───── RECORDS SHOWN ─────
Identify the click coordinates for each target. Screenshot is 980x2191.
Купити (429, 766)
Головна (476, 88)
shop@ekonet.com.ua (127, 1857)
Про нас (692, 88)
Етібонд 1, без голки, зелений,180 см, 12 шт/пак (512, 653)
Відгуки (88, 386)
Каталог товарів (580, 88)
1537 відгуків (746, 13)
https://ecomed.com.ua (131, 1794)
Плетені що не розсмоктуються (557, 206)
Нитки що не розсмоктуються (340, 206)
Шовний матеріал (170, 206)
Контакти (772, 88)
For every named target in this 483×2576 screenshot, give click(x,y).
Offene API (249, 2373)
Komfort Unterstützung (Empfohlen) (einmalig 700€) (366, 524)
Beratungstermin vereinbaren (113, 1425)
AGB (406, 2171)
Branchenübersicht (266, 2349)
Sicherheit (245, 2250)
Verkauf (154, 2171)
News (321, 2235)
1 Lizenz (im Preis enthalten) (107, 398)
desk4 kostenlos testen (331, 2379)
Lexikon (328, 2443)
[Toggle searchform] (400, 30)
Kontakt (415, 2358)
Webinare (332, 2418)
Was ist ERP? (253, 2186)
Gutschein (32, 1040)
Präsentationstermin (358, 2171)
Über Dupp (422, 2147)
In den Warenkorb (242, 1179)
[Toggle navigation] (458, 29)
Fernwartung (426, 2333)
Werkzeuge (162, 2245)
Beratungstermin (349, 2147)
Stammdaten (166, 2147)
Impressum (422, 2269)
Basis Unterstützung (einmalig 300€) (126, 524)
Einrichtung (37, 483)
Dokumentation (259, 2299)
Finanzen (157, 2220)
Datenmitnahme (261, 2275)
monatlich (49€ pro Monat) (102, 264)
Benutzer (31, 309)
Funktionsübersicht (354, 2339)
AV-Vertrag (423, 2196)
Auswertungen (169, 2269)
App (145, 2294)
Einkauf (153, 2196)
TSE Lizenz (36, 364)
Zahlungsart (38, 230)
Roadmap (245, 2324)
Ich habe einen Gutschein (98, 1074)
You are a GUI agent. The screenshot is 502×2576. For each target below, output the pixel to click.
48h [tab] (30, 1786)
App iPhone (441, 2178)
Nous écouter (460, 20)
─────
# WORK INSTRUCTIONS
Repeat exactly the lines of the material above, taking the first line, the line with "1537 відгуків (746, 13)", and every line between them.

# OUTPUT FOR THIS TASK
Identify the click coordinates for each target. Screenshot is 980x2191.
Купити (429, 766)
Головна (476, 88)
shop@ekonet.com.ua (127, 1857)
Про нас (692, 88)
Етібонд 1, без голки, зелений,180 см, 12 шт/пак (512, 653)
Відгуки (88, 386)
Каталог товарів (580, 88)
1537 відгуків (746, 13)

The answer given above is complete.